◆ **About this exercise**: Restate the listing below word for word, and leave its pictures behind.

◆ **Exercise inputs**:
________________________

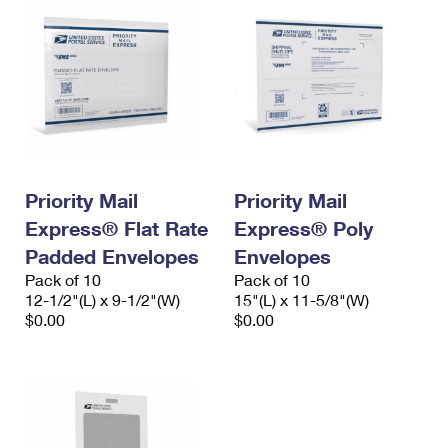
Priority Mail
Priority Mail
Express® Flat Rate
Express® Poly
Padded Envelopes
Envelopes
Pack of 10
Pack of 10
12-1/2"(L) x 9-1/2"(W)
15"(L) x 11-5/8"(W)
$0.00
$0.00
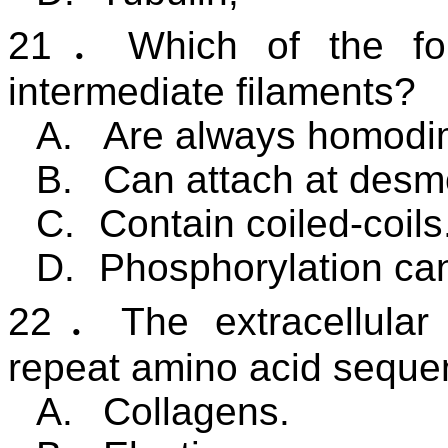
21
．
Which of the fo
intermediate filaments?
A.
Are always homodi
B.
Can attach at des
C.
Contain coiled-coils
D.
Phosphorylation can
22
．
The extracellular
repeat amino acid seque
A.
Collagens.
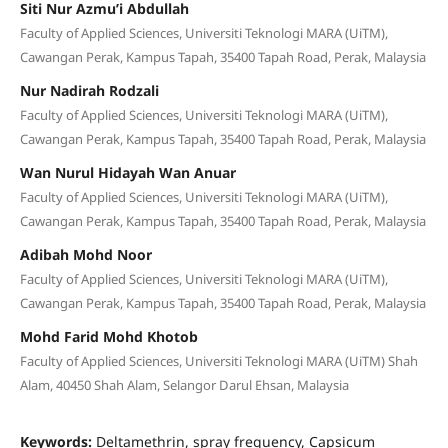
Siti Nur Azmu’i Abdullah
Faculty of Applied Sciences, Universiti Teknologi MARA (UiTM),
Cawangan Perak, Kampus Tapah, 35400 Tapah Road, Perak, Malaysia
Nur Nadirah Rodzali
Faculty of Applied Sciences, Universiti Teknologi MARA (UiTM),
Cawangan Perak, Kampus Tapah, 35400 Tapah Road, Perak, Malaysia
Wan Nurul Hidayah Wan Anuar
Faculty of Applied Sciences, Universiti Teknologi MARA (UiTM),
Cawangan Perak, Kampus Tapah, 35400 Tapah Road, Perak, Malaysia
Adibah Mohd Noor
Faculty of Applied Sciences, Universiti Teknologi MARA (UiTM),
Cawangan Perak, Kampus Tapah, 35400 Tapah Road, Perak, Malaysia
Mohd Farid Mohd Khotob
Faculty of Applied Sciences, Universiti Teknologi MARA (UiTM) Shah
Alam, 40450 Shah Alam, Selangor Darul Ehsan, Malaysia
Keywords:
Deltamethrin, spray frequency, Capsicum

________________________

◆ **Task response**:
Priority Mail
Priority Mail
Express® Flat Rate
Express® Poly
Padded Envelopes
Envelopes
Pack of 10
Pack of 10
12-1/2"(L) x 9-1/2"(W)
15"(L) x 11-5/8"(W)
$0.00
$0.00
21
．
Which of the fo
intermediate filaments?
A.
Are always homodi
B.
Can attach at des
C.
Contain coiled-coils
D.
Phosphorylation can
22
．
The extracellular
repeat amino acid seque
A.
Collagens.
Siti Nur Azmu’i Abdullah
Faculty of Applied Sciences, Universiti Teknologi MARA (UiTM),
Cawangan Perak, Kampus Tapah, 35400 Tapah Road, Perak, Malaysia
Nur Nadirah Rodzali
Faculty of Applied Sciences, Universiti Teknologi MARA (UiTM),
Cawangan Perak, Kampus Tapah, 35400 Tapah Road, Perak, Malaysia
Wan Nurul Hidayah Wan Anuar
Faculty of Applied Sciences, Universiti Teknologi MARA (UiTM),
Cawangan Perak, Kampus Tapah, 35400 Tapah Road, Perak, Malaysia
Adibah Mohd Noor
Faculty of Applied Sciences, Universiti Teknologi MARA (UiTM),
Cawangan Perak, Kampus Tapah, 35400 Tapah Road, Perak, Malaysia
Mohd Farid Mohd Khotob
Faculty of Applied Sciences, Universiti Teknologi MARA (UiTM) Shah
Alam, 40450 Shah Alam, Selangor Darul Ehsan, Malaysia
Keywords:
Deltamethrin, spray frequency, Capsicum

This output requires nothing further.